Gods, give me oblivion. Anything except the rage that clutched my insides with teeth.
“I remember,” my sweet girl replied, and it made my teeth ache. “I couldn’t stay away.”
Thank fuck she didn’t. This pack needed her.
I ran my thumb across her lower lip, and she drew it into her mouth and grazed it with her nimble teeth. A groan jolted out of me, and we both froze. My breathing was shallow as I tried to find the words to make her stay.
“Do you want to play?”
Her brief nod sent a surge of energy through my body, and I pulled her between my legs. Tully let out a soft puff of surprise.
“Put your hands on mine,” I hissed through my teeth as she obeyed.
We shivered together. Mine barely restrained terror, hers… nerves? Excitement. I nudged my nose along her neck and tasted the lush longing in her scent.
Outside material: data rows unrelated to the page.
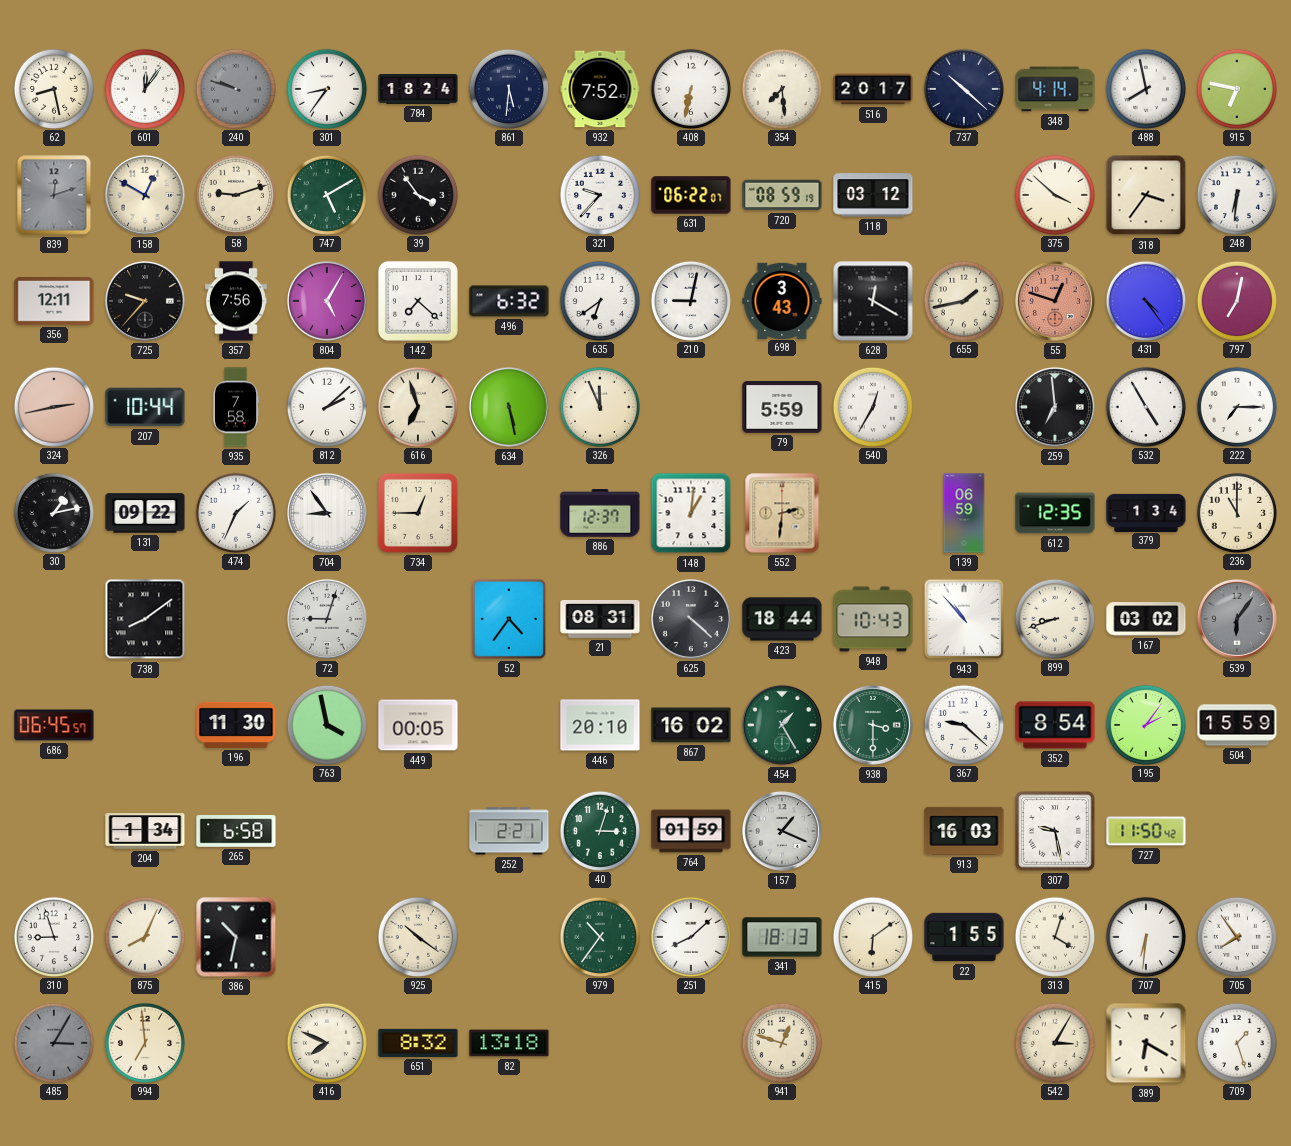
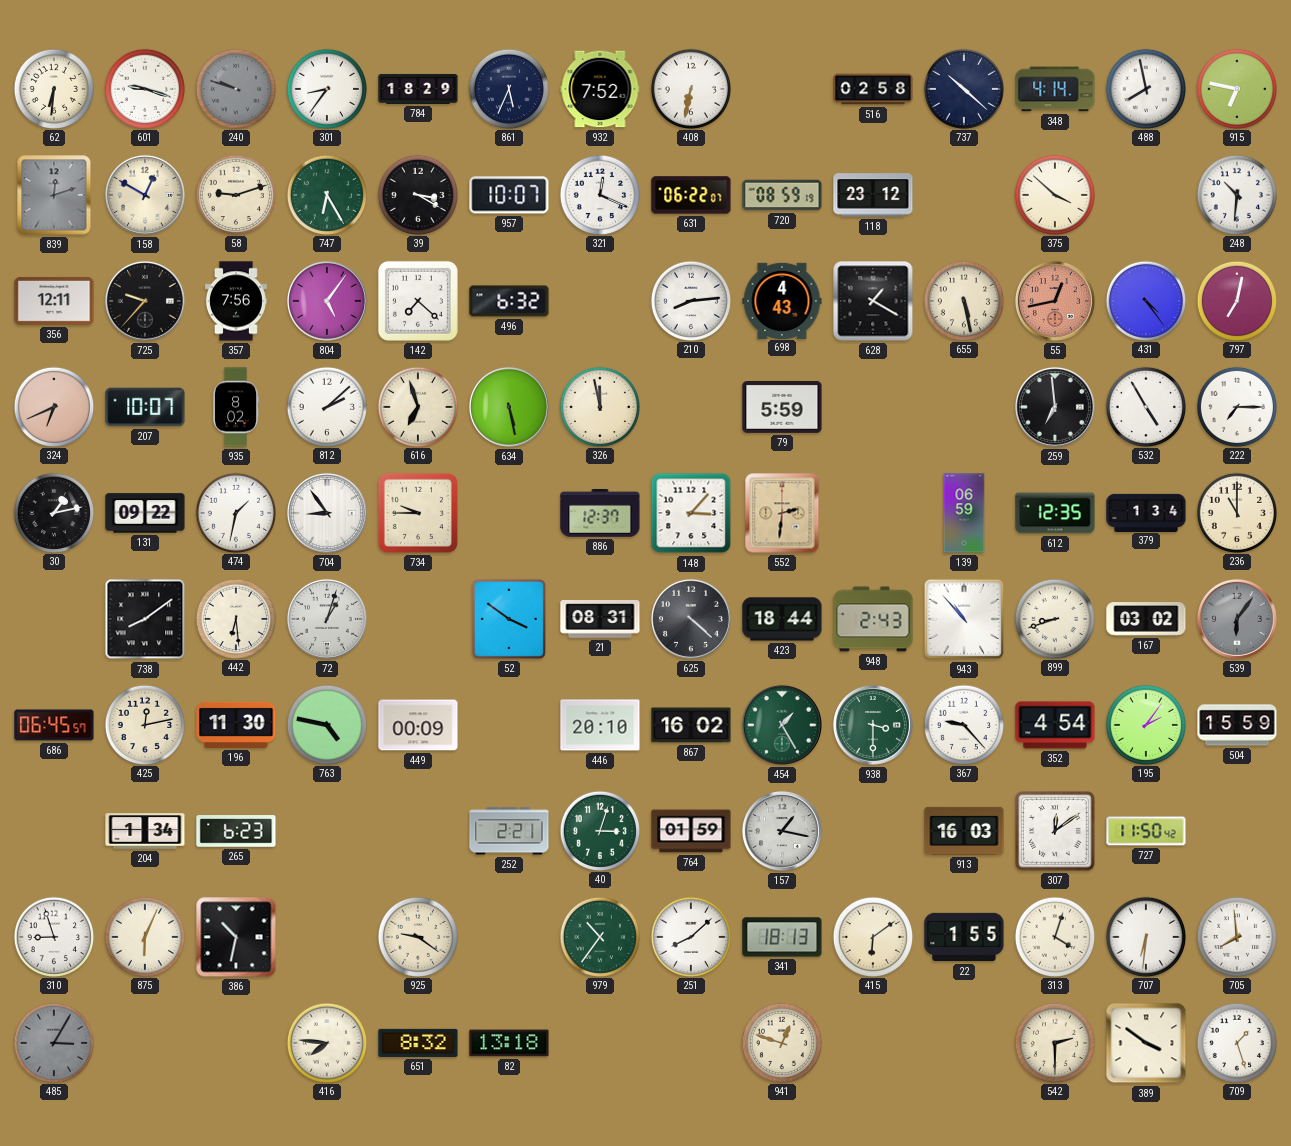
62: 8:28 -> 6:31
601: 12:06 -> 9:18
784: 18:24 -> 18:29
861: 5:31 -> 5:34
354: 7:29 -> none
516: 20:17 -> 02:58
747: 5:10 -> 6:25
39: 3:54 -> 3:20
957: none -> 10:07
321: 9:37 -> 12:19
118: 03:12 -> 23:12
318: 3:36 -> none
248: 6:31 -> 10:31
804: 5:05 -> 5:06
635: 6:39 -> none
210: 9:02 -> 8:14
698: 3:43 -> 4:43
628: 12:20 -> 1:20
655: 1:43 -> 5:28
55: 12:48 -> 12:43
324: 2:43 -> 6:41
207: 10:44 -> 10:07
935: 7:58 -> 8:02
326: 11:56 -> 11:58
540: 12:35 -> none
474: 1:34 -> 1:32
734: 12:45 -> 9:45
148: 1:01 -> 3:07
442: none -> 6:29
72: 9:03 -> 1:03
52: 4:36 -> 3:51
948: 10:43 -> 2:43
425: none -> 12:13
763: 3:58 -> 4:47
449: 00:05 -> 00:09
367: 9:22 -> 9:23
352: 8:54 -> 4:54
265: 6:58 -> 6:23
157: 1:19 -> 1:17
307: 9:28 -> 12:09
875: 8:04 -> 6:04
925: 10:21 -> 9:21
705: 7:54 -> 7:59
994: 6:59 -> none
416: 7:49 -> 7:46
542: 3:05 -> 2:30
389: 6:20 -> 3:51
What changed to bring her into my arms tonight?
“I want to talk to you about your hands.”
I didn’t reply, letting my fingers dance over the keys instead.
A haunting, vicious song. With no harmony, no beauty.
Tully hovered her fingers above mine as I poured my discontent onto the piano.
My right hand curled, and the keys smashed wrong.
I showed her what I had become. This was what was inside me.
A mess of rage and disgust. Tar coated my insides until they were sticky, dark, and rotten.